Chamada para lançamento de livros

no XV SIMPURB – Simpósio Nacional de Geografia Urbana

 

- Os livros deverão ter sido publicados em 2016 ou 2017. Não serão aceitos livros em segunda edição, lançados em anos anteriores, a não ser em casos excepcionais de segunda edição revista e ampliada;

 

- O autor/organizador responsável pelo lançamento do livro em Salvador deverá obrigatoriamente estar inscrito no SIMPURB e pagar a taxa de inscrição correspondente à sua categoria.

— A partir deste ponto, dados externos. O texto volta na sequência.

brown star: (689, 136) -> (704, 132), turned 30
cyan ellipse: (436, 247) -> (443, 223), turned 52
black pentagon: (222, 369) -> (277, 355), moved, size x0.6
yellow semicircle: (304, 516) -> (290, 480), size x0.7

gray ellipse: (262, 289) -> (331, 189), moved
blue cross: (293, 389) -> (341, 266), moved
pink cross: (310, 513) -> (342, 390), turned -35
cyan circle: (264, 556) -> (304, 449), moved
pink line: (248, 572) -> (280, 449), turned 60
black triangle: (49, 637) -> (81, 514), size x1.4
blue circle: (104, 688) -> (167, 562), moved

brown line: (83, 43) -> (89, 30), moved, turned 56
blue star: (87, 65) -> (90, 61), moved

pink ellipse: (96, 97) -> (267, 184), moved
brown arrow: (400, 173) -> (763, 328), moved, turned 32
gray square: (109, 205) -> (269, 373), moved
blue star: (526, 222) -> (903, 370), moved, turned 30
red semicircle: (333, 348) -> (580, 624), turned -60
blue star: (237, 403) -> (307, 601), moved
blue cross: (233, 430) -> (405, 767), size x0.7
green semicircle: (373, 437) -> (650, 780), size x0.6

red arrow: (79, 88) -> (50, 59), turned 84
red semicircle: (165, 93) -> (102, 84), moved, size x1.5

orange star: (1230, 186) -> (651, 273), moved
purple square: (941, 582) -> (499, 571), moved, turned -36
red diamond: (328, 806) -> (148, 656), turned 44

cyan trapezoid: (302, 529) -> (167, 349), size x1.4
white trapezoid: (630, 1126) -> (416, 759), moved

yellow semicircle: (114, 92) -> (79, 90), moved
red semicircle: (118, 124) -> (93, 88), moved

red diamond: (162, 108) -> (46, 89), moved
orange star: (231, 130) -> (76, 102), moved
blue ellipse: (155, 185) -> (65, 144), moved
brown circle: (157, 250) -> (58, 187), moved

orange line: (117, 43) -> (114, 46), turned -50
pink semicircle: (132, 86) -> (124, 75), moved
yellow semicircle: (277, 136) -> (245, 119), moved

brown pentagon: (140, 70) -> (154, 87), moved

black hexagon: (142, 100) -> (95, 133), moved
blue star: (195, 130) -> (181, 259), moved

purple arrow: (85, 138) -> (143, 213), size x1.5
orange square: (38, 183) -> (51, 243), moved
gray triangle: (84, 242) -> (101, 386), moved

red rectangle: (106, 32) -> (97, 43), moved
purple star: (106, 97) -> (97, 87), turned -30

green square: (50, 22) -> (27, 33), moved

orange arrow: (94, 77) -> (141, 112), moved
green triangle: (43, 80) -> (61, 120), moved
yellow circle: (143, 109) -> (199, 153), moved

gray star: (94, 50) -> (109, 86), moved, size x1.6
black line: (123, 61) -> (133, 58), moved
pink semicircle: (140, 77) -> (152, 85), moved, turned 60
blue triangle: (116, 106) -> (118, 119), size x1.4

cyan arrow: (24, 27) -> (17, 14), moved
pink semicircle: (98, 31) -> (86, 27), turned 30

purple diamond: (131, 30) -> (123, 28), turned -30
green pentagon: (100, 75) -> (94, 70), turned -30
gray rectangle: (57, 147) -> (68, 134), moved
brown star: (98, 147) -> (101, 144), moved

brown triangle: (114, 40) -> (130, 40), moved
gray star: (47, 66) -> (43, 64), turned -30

Para se inscrever e emitir boleto de pagamento, acessar o link: http://www.inscricoesxvsimpurb.ufba.br/

 

- Preencher o modelo de ficha e enviar uma cópia digital para o e-mail simpurb2017@gmail.com e uma cópia impressa junto com um exemplar do livro para o endereço abaixo, até 15 de outubro de 2017. No caso de livros eletrônicos enviar CD com cópia integral da obra:

 

SIMPURB 2017 – Prof. Angelo Serpa

Instituto de Geociências da Universidade Federal da Bahia

Campus de Ondina

R. Barão de Jeremoabo, s/n - Ondina, Salvador - BA, 40170-290

 

- Os exemplares impressos de livros enviados pelos autores/organizadores serão doados à biblioteca do Instituto de Geociências da UFBA, após o encerramento do XV SIMPURB.